Drug testing of racehorse urine has led to the revelation that among levamisole equine metabolites are both pemoline and aminorex, stimulants that are forbidden by racing authorities. Further testing confirmed aminorex in human and canine urine, meaning that both humans and dogs also metabolize levamisole into aminorex., though it is unclear whether plasma aminorex is present at any appreciable level. Blood samples following oral administration of levamisole out to 172 hr post-dose did not demonstrate any plasma aminorex levels above that of the limit of quantification (LoQ). Additionally, in cocaine-positive plasma samples, of which 42% contained levamisole, aminorex was never reported at concentrations higher than LoQ.
Levamisole may be quantified in blood, plasma, or urine as a diagnostic tool in clinical poisoning situations or to aid in the medicolegal investigation of suspicious deaths involving adulterated street drugs. About 3% of an oral dose is eliminated unchanged in the 24-hour urine of humans. A post mortem blood levamisole concentration of 2.2 mg/L was present in a woman who died of a cocaine overdose.
Levamisole has increasingly been used as a cutting agent in cocaine sold around the globe with the highest incidence being in the United States. In 2008–2009, levamisole was found in 69% of cocaine samples seized by the Drug Enforcement Administration (DEA). By April 2011, the DEA reported the adulterant was found in 82% of seizures.
Levamisole adds bulk and weight to powdered cocaine (whereas other adulterants produce smaller "rocks" of cocaine) and makes the drug appear purer. In a series of investigative articles for The Stranger, Brendan Kiley details other rationales for levamisole's rise as an adulterant: possible stimulant effects, a similar appearance to cocaine, and an ability to pass street purity tests.
Levamisole suppresses the production of white blood cells, resulting in neutropenia and agranulocytosis. With the increasing use of levamisole as an adulterant, a number of these complications have been reported among cocaine users. Levamisole has also been linked to a risk of vasculitis, and two cases of vasculitic skin necrosis have been reported in users of cocaine adulterated with levamisole.
Levamisole-tainted cocaine has caused three deaths and sickened over 100 in US and Canada, as of 2009.
The original synthesis at Janssen Pharmaceutica resulted in the preparation of a racemic mixture of two enantiomers, whose hydrochloride salt was reported to have a melting point of 264–265 °C; the free base of the racemate has a melting point of 87–89 °C. The racemic mixture is referred to as "tetramisole" - levamisole refers only to the levorotatory enantiomer of tetramisole.

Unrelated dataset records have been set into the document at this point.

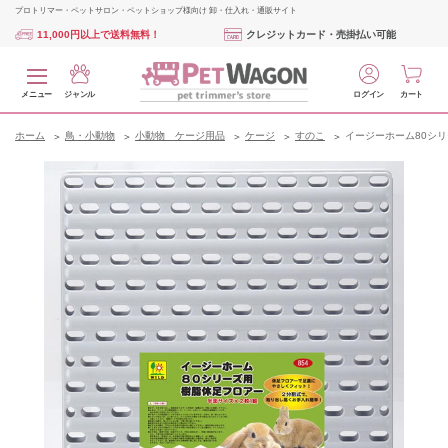
プロトリマー・ペットサロン・ペットショップ様向け 卸・仕入れ・通販サイト
11,000円以上で送料無料！
クレジットカード・売掛払い可能
メニュー
ジャンル
ログイン
カート
ホーム
鳥・小動物
小動物 ケージ用品
ケージ
すのこ
イージーホーム80シリ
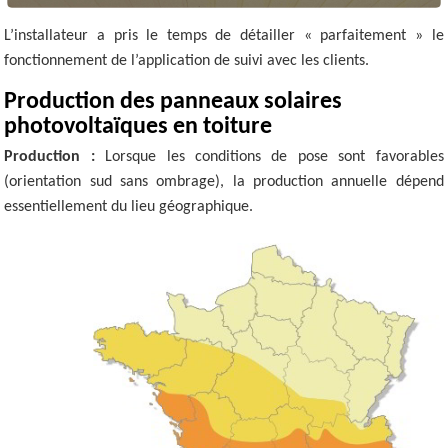
L’installateur a pris le temps de détailler « parfaitement » le
fonctionnement de l’application de suivi avec les clients.
Production des panneaux solaires
photovoltaïques en toiture
Production :
Lorsque les conditions de pose sont favorables
(orientation sud sans ombrage), la production annuelle dépend
essentiellement du lieu géographique.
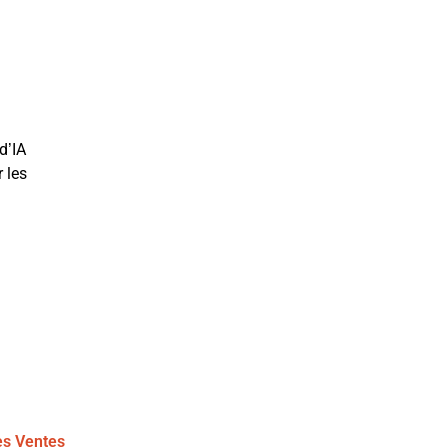
d’IA
r les
es Ventes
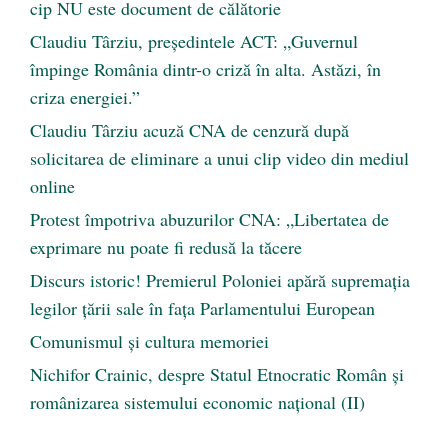
cip NU este document de călătorie
Claudiu Târziu, președintele ACT: „Guvernul
împinge România dintr-o criză în alta. Astăzi, în
criza energiei.”
Claudiu Târziu acuză CNA de cenzură după
solicitarea de eliminare a unui clip video din mediul
online
Protest împotriva abuzurilor CNA: „Libertatea de
exprimare nu poate fi redusă la tăcere
Discurs istoric! Premierul Poloniei apără supremația
legilor țării sale în fața Parlamentului European
Comunismul şi cultura memoriei
Nichifor Crainic, despre Statul Etnocratic Român şi
românizarea sistemului economic naţional (II)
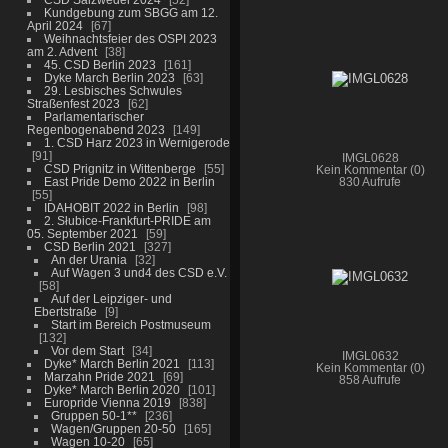
Kundgebung zum SBGG am 12.
April 2024
67
Weihnachtsfeier des OSPI 2023
am 2. Advent
38
45. CSD Berlin 2023
161
Dyke March Berlin 2023
63
29. Lesbisches Schwules
Straßenfest 2023
62
Parlamentarischer
Regenbogenabend 2023
149
1. CSD Harz 2023 in Wernigerode
91
IMGL0628
CSD Prignitz in Wittenberge
55
Kein Kommentar (0)
East Pride Demo 2022 in Berlin
830 Aufrufe
55
IDAHOBIT 2022 in Berlin
98
2. Słubice-Frankfurt-PRIDE am
05. September 2021
59
CSD Berlin 2021
327
An der Urania
32
Auf Wagen 3 und4 des CSD e.V.
58
Auf der Leipziger- und
Ebertstraße
9
Start im Bereich Postmuseum
132
Vor dem Start
34
IMGL0632
Dyke* March Berlin 2021
113
Kein Kommentar (0)
Marzahn Pride 2021
69
858 Aufrufe
Dyke* March Berlin 2020
101
Europride Vienna 2019
838
Gruppen 50-1**
236
Wagen/Gruppen 20-50
165
Wagen 10-20
65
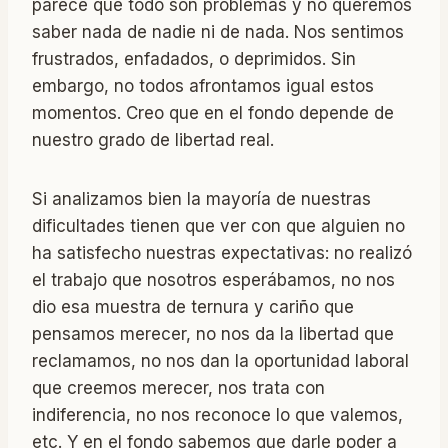
parece que todo son problemas y no queremos
saber nada de nadie ni de nada. Nos sentimos
frustrados, enfadados, o deprimidos. Sin
embargo, no todos afrontamos igual estos
momentos. Creo que en el fondo depende de
nuestro grado de libertad real.
Si analizamos bien la mayoría de nuestras
dificultades tienen que ver con que alguien no
ha satisfecho nuestras expectativas: no realizó
el trabajo que nosotros esperábamos, no nos
dio esa muestra de ternura y cariño que
pensamos merecer, no nos da la libertad que
reclamamos, no nos dan la oportunidad laboral
que creemos merecer, nos trata con
indiferencia, no nos reconoce lo que valemos,
etc. Y en el fondo sabemos que darle poder a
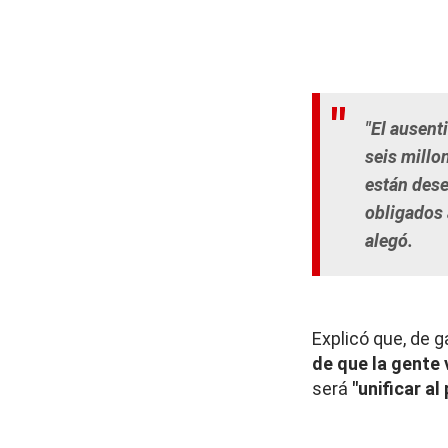
"El ausent
seis millo
están dese
obligados 
alegó.
Explicó que, de 
de que la gente 
será
"unificar al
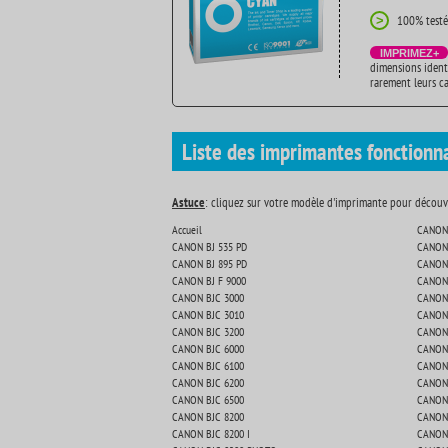
100% testé
>
IMPRIMEZ+
dimensions ident
rarement leurs c
Liste des imprimantes fonctionn
Astuce
: cliquez sur votre modèle d'imprimante pour découvr
Accueil
CANON 
CANON BJ 535 PD
CANON 
CANON BJ 895 PD
CANON 
CANON BJ F 9000
CANON 
CANON BJC 3000
CANON 
CANON BJC 3010
CANON 
CANON BJC 3200
CANON 
CANON BJC 6000
CANON 
CANON BJC 6100
CANON 
CANON BJC 6200
CANON 
CANON BJC 6500
CANON 
CANON BJC 8200
CANON 
CANON BJC 8200 I
CANON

The LD50 (intravenous, mouse) is 22 mg/kg.
Levamisole reversibly and noncompetitively inhibits most isoforms of alkaline phosphatase (e.g., human liver, bone, kidney, and spleen) except the intestinal and placental isoform. It is thus used as an inhibitor along with substrate to reduce background alkaline phosphatase activity in biomedical assays involving detection signal amplification by intestinal alkaline phosphatase, for example in in situ hybridization or Western blot protocols.
It is used to immobilize the nematode C. elegans on glass slides for imaging and dissection.
In a C. elegans behavioral assay, analyzing the time course of paralysis provides information about the neuromuscular junction. Levamisole acts as an acetylcholine receptor agonist, which leads to muscle contraction. Continuing activation leads to paralysis. The time course of paralysis provides information about the acetylcholine receptors on the muscle. For example, mutants with fewer acetylcholine receptors may paralyze slower than wild type.
It has also been studied as a method to stimulate the immune system as part of the treatment of cancer. It has also shown some efficacy in the treatment of nephrotic syndrome in children.